Dans le métro, une mère serre son nourrisson contre elle. Sur la photo d'à côté, une autre coiffe les longs cheveux de sa petite fille. Plus loin, sur un autre cliché, une enfant passe un bras protecteur autour du cou de sa mère. Tous - mères, filles, fils, et parfois pères - regardent en direction de l'appareil photo. Pourtant, les mères ne voient pas. « Lors d'un reportage, j'ai découvert le travail exceptionnel mené au centre de protection maternelle et infantile du XIVe arrondissement de Paris avec des femmes non voyantes qui ont ou désirent avoir un enfant », raconte la photographe Delphine Warin, qui a suivi ces femmes dans leur quotidien durant trois ans. « Là, elles sont accompagnées individuellement, et participent à des réunions pour échanger, se donner des conseils pratiques, et surtout pour être moins isolées. » Car les espaces pour les mères non voyantes sont rares. « Quand, en 1987, une puéricultrice de secteur m'a adressé une mère aveugle, j'ai découvert le monde du handicap visuel, raconte Edith Thoueille, puéricultrice et responsable du centre. J'ai découvert aussi que l'entourage, le corps médical, mais également certains travailleurs sociaux décourageaient les femmes non voyantes d'avoir des enfants. Je suis tombée de haut. » C'est ainsi que le lieu de parole a vu le jour. Aujourd'hui, les nourrissons sont adolescents. Ils peuvent, eux, voir les photos de Delphine Warin et les commenter à leur mère.

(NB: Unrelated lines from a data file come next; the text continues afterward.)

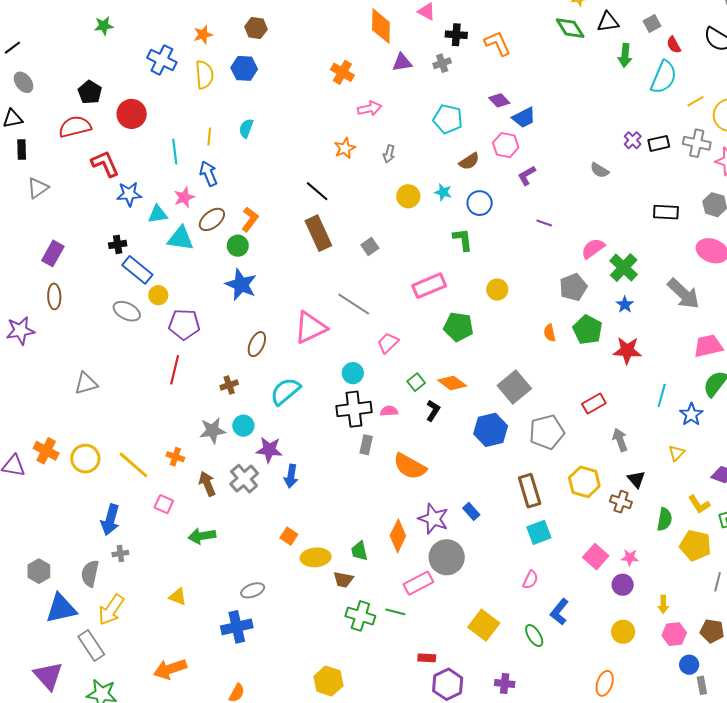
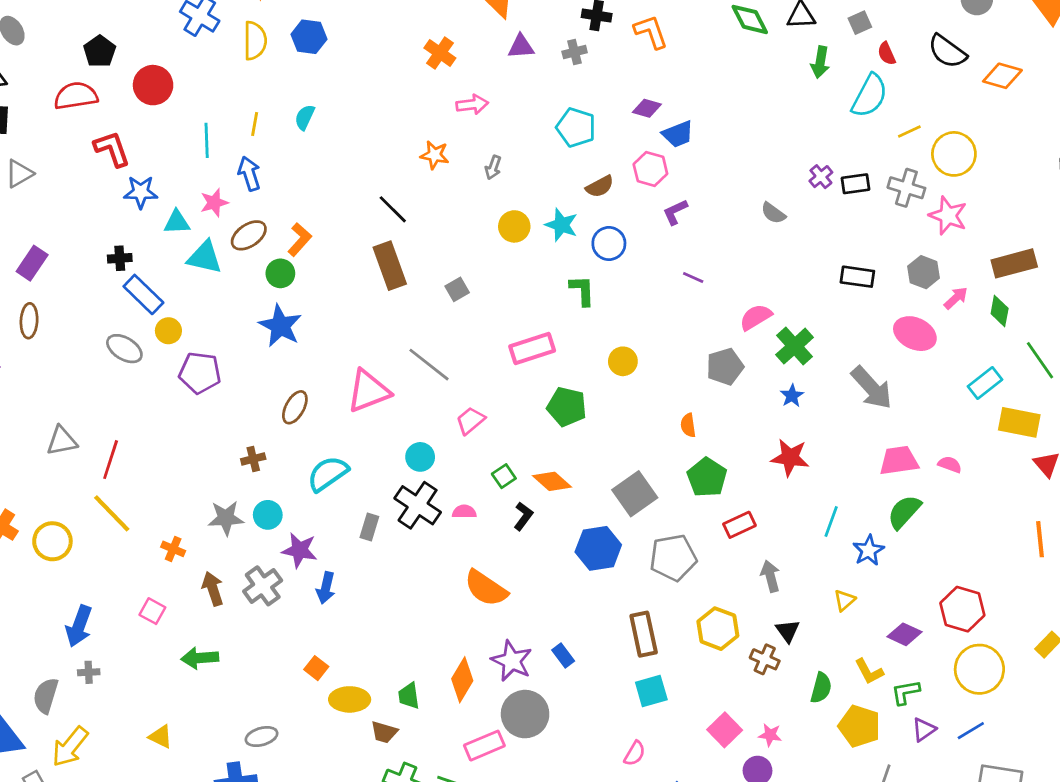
purple diamond: (499, 100) -> (647, 108), turned -35
orange star: (345, 148) -> (435, 155), turned 30
cyan star: (443, 192) -> (561, 225), size x1.4
green pentagon: (588, 330) -> (707, 477), moved
red line: (175, 370) -> (111, 460), moved
black cross: (354, 409) -> (418, 505), turned 36
gray rectangle: (366, 445) -> (369, 527), moved
yellow line: (134, 465) -> (112, 513), moved

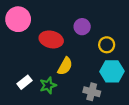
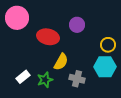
yellow circle: (107, 45) -> (108, 45), moved
gray cross: (92, 92) -> (77, 79), moved

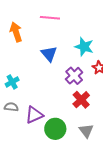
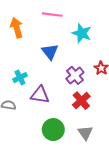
cyan star: (84, 47) -> (82, 33), moved
cyan cross: (12, 82) -> (20, 78), moved
purple triangle: (34, 115) -> (40, 95), moved, turned 30

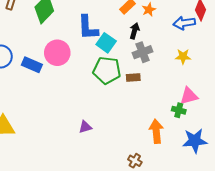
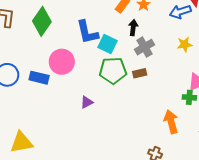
purple triangle: (85, 127) -> (87, 102), moved

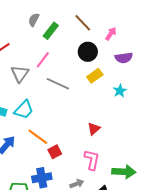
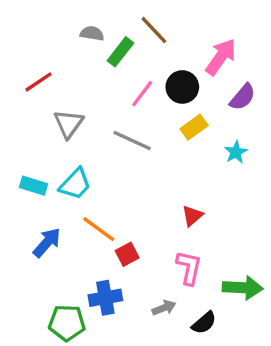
gray semicircle: (34, 20) -> (92, 33), turned 72
brown line: (83, 23) -> (154, 30), moved
pink arrow: (111, 34) -> (221, 57), size x1.6
purple semicircle: (124, 58) -> (243, 97), turned -42
pink line: (43, 60) -> (142, 94), moved

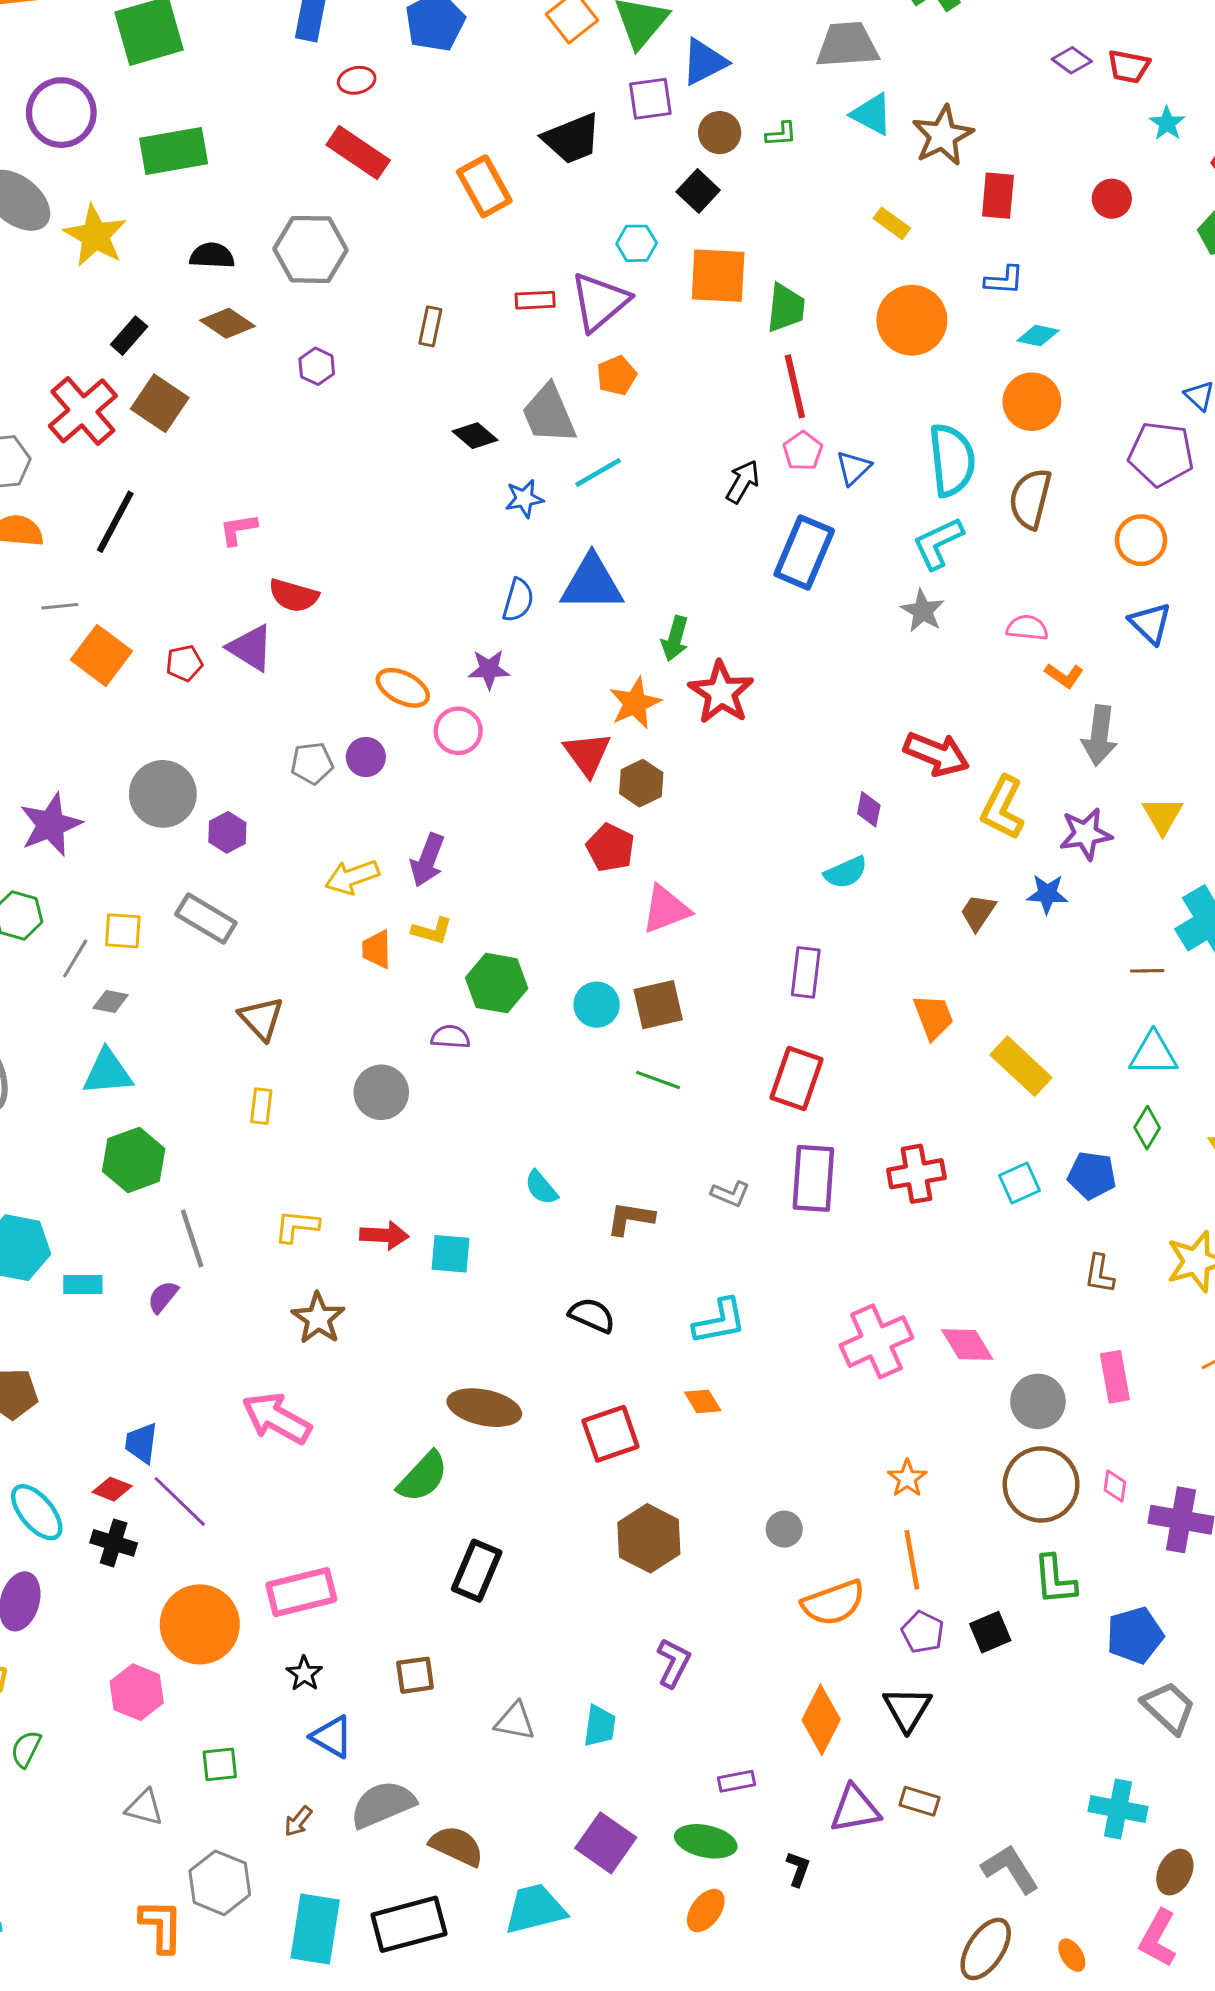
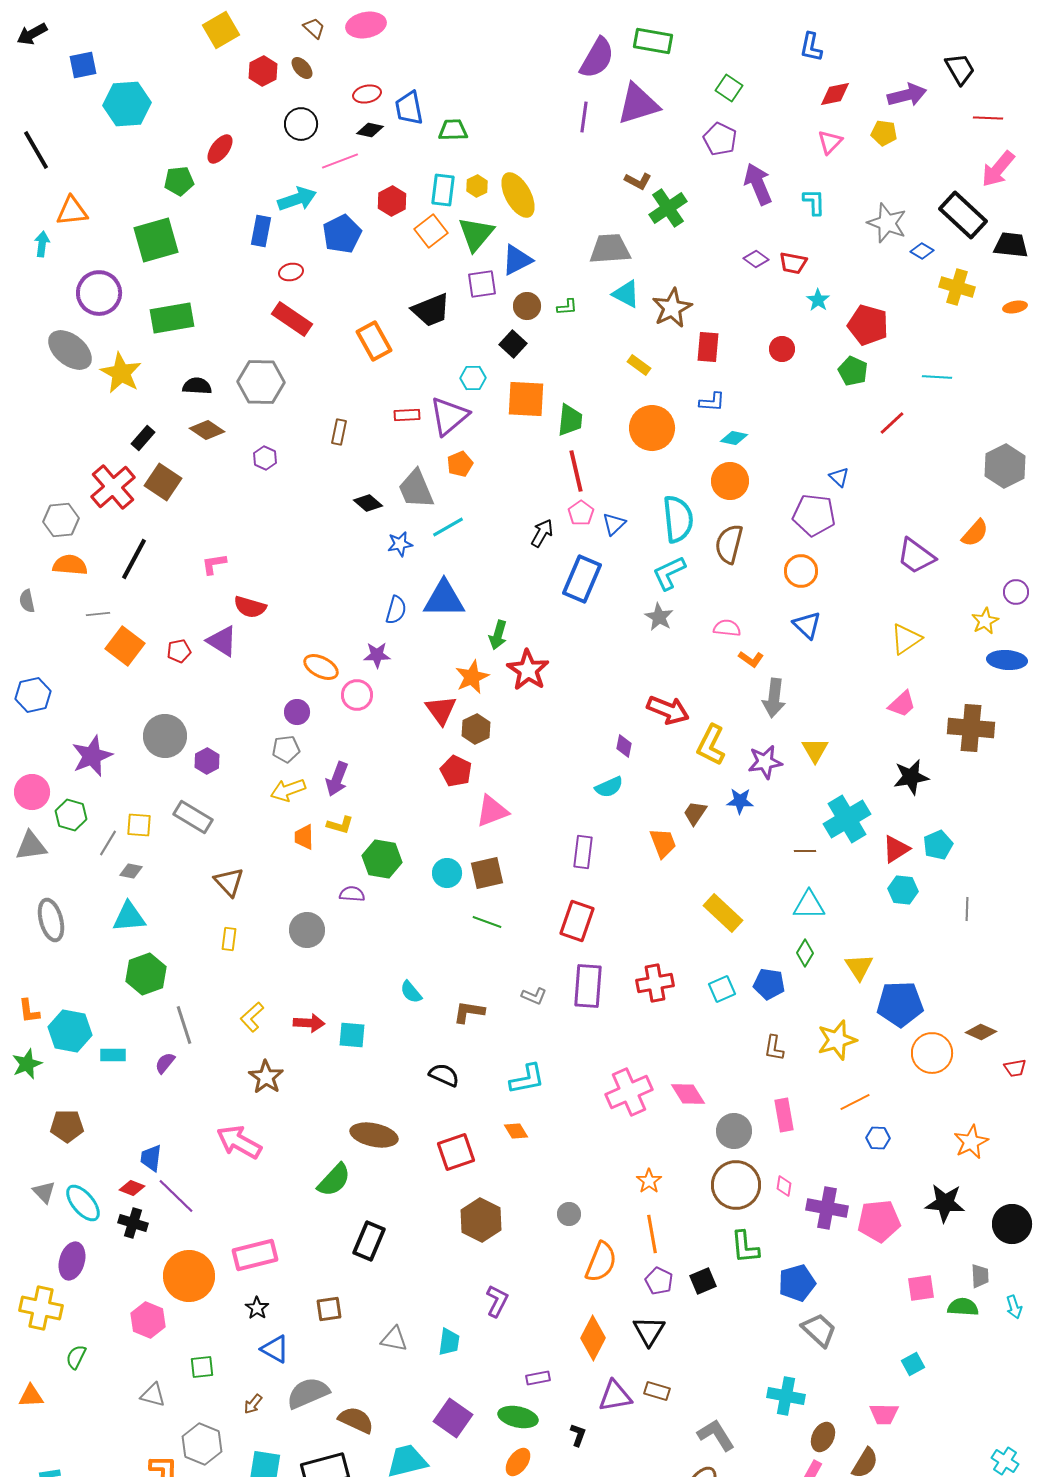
gray pentagon: (312, 763) -> (286, 749), moved
orange trapezoid: (933, 1017) -> (663, 843), moved
yellow L-shape: (297, 1226) -> (252, 1017), turned -48
orange semicircle: (833, 1603) -> (601, 1262), turned -48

« Ce travail a été déstabilisant, confie la photographe. Pour moi, le regard caméra est essentiel. Or, là, j'étais face à un regard qui n'est pas un vrai regard, mais qui a une présence plus forte. J'étais aussi face à des mères qui développent les autres sens pour découvrir leur enfant. Il me fallait tenter de saisir cet insaisissable. » C'est réussi. Sur les clichés en noir et blanc, ce sont les mains, les oreilles, les nez qui parlent. Une attention palpable dans l'air. Qui fait penser que ces mères aveugles ont beaucoup à nous apprendre.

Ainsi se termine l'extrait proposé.